- Assignment:
Beneath this line is the data. Output exactly the lines from the line with "Hybride benzine" to the line with "ฝ่ายลูกค้าสัมพันธ์: 02-025-6942", both ends included, and nothing more.
*** Records for processing Section Begins ***
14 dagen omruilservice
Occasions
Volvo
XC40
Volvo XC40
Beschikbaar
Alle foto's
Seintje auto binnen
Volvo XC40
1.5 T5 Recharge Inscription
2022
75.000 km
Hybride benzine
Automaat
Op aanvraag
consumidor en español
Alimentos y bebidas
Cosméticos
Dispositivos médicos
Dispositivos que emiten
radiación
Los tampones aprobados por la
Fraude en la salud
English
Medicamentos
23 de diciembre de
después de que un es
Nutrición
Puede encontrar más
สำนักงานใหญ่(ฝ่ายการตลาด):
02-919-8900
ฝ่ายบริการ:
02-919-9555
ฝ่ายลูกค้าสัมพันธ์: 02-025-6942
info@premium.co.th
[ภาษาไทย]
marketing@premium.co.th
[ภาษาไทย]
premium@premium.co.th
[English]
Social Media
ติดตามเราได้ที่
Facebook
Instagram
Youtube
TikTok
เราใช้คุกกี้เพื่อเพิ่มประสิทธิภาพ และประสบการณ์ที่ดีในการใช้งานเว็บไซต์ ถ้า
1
*** Records for processing Section Ends ***
- Answer to the problem:
Hybride benzine
Automaat
Op aanvraag
consumidor en español
Alimentos y bebidas
Cosméticos
Dispositivos médicos
Dispositivos que emiten
radiación
Los tampones aprobados por la
Fraude en la salud
English
Medicamentos
23 de diciembre de
después de que un es
Nutrición
Puede encontrar más
สำนักงานใหญ่(ฝ่ายการตลาด):
02-919-8900
ฝ่ายบริการ:
02-919-9555
ฝ่ายลูกค้าสัมพันธ์: 02-025-6942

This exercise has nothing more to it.